(1.) THE parties to this appeal are lineal descendants, through males, of Rajah Sheo Singh, who at the beginning of this century possessed the talook of Bhinga: the respondent being the descendant of Sarabjit Singh, his eldest, and the appellant of Umrao Singh, his second son. At the time of the Mutiny the talook was confiscated; but it was subsequently restored to the family, and was settled in 1856-57, and again in 1858-59, upon Rajah Kishen Dutt, the son of Sarabjit. Rajah Kishen Dutt died in 1862, and was succeeded by the respondent.
(2.) JABRAJ Singh, father of the appellant, who was the son of Umrao Singh, died in 1881; and, in March, 1887, the present suit was brought by the respondent, in which he claims proprietary possession of two villages within the talook, Gutwa and Basthanwa, which are also known by the common name of Sochouli, and, in the alternative, that the appellant is bound to relieve him of the revenue payable to Government in respect of these two villages. The only ground of action disclosed in the plaint is, that the title upon which Jabraj held possession of the villages was a grant for maintenance, resumable by the talookdar upon his decease.

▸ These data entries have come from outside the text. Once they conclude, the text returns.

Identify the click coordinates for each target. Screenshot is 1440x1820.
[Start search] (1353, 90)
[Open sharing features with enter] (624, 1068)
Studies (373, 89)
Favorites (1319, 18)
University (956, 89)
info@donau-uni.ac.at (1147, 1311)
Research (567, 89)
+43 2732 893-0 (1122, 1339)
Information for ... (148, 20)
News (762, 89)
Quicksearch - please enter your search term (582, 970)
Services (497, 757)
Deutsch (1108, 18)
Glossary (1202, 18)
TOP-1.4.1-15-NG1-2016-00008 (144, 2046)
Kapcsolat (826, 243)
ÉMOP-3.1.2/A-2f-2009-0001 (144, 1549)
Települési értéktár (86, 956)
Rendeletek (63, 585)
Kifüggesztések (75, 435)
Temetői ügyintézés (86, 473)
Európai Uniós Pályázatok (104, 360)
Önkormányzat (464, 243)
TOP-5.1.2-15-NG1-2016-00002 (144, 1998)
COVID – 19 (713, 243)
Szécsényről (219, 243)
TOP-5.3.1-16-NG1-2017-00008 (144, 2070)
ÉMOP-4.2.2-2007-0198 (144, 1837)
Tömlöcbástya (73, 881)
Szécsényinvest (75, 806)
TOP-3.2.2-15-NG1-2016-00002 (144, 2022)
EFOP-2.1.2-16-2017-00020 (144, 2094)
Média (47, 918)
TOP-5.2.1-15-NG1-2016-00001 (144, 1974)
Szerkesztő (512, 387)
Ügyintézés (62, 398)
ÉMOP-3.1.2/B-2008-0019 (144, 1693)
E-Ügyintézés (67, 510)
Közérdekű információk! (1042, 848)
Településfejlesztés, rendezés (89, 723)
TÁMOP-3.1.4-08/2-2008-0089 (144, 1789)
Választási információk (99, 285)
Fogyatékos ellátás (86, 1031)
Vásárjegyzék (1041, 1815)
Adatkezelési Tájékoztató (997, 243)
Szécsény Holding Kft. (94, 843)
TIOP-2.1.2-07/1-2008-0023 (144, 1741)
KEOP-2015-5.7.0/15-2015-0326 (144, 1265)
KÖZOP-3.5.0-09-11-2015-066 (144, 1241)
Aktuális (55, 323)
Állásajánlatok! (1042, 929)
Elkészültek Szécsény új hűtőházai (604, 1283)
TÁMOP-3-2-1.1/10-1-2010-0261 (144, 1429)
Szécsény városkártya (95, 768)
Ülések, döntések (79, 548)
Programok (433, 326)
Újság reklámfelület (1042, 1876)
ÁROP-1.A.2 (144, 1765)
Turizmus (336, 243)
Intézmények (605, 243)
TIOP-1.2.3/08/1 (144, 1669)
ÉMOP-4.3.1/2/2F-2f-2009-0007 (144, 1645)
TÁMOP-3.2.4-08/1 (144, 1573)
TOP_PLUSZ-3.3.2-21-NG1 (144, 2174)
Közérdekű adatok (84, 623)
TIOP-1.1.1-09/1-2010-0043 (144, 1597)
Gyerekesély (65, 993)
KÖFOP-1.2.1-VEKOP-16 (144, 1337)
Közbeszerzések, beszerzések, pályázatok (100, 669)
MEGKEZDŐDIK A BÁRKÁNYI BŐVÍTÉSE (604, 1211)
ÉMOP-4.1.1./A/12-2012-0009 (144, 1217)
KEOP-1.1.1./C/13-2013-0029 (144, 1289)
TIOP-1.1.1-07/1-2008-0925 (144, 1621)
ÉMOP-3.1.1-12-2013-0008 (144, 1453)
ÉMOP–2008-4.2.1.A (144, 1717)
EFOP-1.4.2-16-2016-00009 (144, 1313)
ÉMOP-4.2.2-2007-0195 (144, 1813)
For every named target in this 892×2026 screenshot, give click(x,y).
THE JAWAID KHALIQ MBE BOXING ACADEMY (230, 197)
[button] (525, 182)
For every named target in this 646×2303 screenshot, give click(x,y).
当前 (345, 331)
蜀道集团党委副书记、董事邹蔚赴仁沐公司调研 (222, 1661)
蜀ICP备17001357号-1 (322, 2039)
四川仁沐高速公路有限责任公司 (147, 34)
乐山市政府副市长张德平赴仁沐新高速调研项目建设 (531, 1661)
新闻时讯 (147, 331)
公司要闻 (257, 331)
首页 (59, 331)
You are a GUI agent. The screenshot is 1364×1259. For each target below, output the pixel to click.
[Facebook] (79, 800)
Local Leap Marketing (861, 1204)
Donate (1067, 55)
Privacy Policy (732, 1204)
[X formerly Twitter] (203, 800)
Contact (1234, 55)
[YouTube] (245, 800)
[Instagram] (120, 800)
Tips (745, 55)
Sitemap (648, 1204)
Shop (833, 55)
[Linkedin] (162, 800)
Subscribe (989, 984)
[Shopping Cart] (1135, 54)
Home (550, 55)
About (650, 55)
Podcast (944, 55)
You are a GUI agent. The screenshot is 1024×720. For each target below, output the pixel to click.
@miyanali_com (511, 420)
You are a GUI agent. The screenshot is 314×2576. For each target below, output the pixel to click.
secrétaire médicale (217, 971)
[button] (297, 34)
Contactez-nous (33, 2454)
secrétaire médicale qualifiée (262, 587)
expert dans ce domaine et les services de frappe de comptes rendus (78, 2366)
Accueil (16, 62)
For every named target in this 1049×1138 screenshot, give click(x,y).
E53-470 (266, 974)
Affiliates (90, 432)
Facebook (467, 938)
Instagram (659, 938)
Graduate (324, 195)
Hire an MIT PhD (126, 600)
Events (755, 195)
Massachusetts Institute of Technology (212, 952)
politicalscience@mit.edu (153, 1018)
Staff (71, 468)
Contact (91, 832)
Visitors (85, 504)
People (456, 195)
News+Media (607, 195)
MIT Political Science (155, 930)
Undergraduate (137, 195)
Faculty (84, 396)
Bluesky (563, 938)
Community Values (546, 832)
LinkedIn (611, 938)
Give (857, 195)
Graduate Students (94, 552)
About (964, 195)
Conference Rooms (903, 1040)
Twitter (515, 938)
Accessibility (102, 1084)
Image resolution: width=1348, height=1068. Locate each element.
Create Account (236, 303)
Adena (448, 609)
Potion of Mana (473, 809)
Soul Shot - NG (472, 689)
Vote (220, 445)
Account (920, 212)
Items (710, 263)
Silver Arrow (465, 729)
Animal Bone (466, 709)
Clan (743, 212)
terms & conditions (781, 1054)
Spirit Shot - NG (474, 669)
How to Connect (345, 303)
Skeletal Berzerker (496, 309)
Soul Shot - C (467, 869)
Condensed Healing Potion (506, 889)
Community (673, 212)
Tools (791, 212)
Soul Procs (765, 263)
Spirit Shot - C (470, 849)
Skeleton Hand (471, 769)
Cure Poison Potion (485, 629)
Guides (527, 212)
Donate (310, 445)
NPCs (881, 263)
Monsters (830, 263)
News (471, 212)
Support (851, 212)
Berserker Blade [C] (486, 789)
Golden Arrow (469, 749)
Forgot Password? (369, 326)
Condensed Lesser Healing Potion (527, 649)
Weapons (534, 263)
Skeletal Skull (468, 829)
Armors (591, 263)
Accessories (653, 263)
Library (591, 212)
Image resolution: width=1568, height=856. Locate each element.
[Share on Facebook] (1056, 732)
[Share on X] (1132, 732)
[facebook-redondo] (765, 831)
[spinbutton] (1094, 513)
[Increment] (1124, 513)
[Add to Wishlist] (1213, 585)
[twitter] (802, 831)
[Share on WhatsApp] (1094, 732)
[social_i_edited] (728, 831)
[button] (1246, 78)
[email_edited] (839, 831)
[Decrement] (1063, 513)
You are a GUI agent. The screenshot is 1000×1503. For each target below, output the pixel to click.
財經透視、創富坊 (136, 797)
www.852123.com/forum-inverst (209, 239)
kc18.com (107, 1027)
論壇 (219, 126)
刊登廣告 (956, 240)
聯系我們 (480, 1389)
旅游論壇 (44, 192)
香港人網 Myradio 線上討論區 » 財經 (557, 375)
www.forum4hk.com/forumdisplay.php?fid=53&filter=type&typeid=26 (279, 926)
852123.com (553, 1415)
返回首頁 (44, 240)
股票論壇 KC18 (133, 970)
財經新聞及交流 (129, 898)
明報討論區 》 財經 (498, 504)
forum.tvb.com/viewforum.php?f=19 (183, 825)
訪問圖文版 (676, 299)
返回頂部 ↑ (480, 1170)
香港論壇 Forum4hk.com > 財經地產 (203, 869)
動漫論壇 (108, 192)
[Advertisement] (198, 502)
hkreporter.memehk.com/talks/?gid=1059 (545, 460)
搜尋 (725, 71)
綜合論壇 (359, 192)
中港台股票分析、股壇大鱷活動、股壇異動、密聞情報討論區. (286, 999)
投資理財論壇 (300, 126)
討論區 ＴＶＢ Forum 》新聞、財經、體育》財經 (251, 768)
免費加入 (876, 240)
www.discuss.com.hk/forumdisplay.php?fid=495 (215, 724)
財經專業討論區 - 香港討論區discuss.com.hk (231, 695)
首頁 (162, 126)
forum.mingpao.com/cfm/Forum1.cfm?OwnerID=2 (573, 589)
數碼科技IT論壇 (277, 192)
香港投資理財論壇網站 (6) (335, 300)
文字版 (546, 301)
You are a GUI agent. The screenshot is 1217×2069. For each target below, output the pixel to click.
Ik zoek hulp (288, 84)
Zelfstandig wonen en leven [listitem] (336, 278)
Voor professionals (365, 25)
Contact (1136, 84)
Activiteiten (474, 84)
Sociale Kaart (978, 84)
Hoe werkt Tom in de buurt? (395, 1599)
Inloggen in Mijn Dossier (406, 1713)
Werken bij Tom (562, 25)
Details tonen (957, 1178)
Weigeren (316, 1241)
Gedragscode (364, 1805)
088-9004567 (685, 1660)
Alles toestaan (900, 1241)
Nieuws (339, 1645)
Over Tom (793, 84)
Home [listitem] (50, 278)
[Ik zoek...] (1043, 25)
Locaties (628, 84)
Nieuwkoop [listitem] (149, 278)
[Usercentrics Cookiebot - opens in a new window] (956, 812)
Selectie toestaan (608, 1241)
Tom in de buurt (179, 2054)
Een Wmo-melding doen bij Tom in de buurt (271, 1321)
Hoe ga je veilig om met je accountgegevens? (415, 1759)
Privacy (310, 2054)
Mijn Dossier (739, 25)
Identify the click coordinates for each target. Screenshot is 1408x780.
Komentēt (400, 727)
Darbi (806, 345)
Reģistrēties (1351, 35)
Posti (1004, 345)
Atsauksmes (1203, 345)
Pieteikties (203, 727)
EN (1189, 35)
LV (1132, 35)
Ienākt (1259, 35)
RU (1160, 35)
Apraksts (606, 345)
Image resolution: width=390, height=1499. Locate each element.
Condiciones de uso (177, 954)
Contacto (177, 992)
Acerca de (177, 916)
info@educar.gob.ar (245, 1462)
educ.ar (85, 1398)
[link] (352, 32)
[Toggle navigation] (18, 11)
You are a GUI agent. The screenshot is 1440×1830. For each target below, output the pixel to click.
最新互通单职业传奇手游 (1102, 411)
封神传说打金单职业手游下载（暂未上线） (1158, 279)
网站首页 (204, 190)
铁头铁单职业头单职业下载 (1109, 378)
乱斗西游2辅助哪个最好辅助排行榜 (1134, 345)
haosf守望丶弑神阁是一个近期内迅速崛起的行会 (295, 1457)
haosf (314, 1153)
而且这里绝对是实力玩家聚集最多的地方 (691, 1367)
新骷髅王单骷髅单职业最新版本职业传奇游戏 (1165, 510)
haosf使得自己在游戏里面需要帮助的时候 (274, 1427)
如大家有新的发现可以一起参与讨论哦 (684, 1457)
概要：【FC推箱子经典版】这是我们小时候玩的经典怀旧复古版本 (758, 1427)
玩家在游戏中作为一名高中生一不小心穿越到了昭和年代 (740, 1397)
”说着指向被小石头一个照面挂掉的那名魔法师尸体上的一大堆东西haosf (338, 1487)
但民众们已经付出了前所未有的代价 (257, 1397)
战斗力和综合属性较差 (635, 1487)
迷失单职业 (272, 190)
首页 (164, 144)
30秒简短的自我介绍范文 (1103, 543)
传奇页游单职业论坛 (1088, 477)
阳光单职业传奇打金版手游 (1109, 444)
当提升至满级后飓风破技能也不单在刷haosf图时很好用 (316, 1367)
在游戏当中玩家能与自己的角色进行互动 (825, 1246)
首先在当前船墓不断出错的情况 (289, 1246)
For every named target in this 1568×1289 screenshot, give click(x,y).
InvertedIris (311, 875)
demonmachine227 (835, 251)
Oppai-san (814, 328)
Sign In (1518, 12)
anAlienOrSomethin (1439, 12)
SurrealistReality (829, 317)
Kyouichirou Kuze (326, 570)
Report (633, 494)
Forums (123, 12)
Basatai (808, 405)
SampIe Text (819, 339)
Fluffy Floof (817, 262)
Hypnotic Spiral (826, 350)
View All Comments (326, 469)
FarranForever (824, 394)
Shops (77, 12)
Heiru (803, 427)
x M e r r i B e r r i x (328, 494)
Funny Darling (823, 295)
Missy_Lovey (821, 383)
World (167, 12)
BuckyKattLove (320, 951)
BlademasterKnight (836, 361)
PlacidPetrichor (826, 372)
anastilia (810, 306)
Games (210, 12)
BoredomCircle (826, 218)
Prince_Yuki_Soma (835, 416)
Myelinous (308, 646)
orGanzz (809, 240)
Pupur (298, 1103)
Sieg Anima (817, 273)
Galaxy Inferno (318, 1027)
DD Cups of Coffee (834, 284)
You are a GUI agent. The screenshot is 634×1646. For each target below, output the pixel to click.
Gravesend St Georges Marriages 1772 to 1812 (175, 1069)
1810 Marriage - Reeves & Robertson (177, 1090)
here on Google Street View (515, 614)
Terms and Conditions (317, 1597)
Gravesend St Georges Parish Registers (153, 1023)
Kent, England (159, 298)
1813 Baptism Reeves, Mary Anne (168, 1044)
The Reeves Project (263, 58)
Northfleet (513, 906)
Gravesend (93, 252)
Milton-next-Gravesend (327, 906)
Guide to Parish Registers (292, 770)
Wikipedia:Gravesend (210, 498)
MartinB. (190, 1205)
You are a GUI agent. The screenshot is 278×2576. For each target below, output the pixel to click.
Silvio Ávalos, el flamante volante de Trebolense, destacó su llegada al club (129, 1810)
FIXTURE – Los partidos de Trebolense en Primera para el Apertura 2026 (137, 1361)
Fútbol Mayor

(3.) JABRAJ insisted, before the arbiters, in a claim for no less than thirty-one villages, including the two now in suit, and a third which was alleged to have been granted to him by the rajah "as a reward, by reason of his accidentally killing a tiger." The arbiters adjudicated upon his claim for these three villages, but declined to entertain his claim for the remaining twenty-eight, holding that it did not relate to any right by cadetship, constituting an incumbrance upon the talook belonging to the head of the family, but asserted an absolute proprietary title adverse to him, and therefore ought to be enforced by an action at law. They rejected the claim of Jabraj for the village said to have been granted to him by way of reward; and, in regard to the subjects now in controversy, they found "that the two villages Gutwa and Basthanwa, given as maintenance, be decreed in favour of plaintiff (to continue) as heretofore." That deliverance was confirmed by Maharajah Sir Maun Singh on July 6, 1869.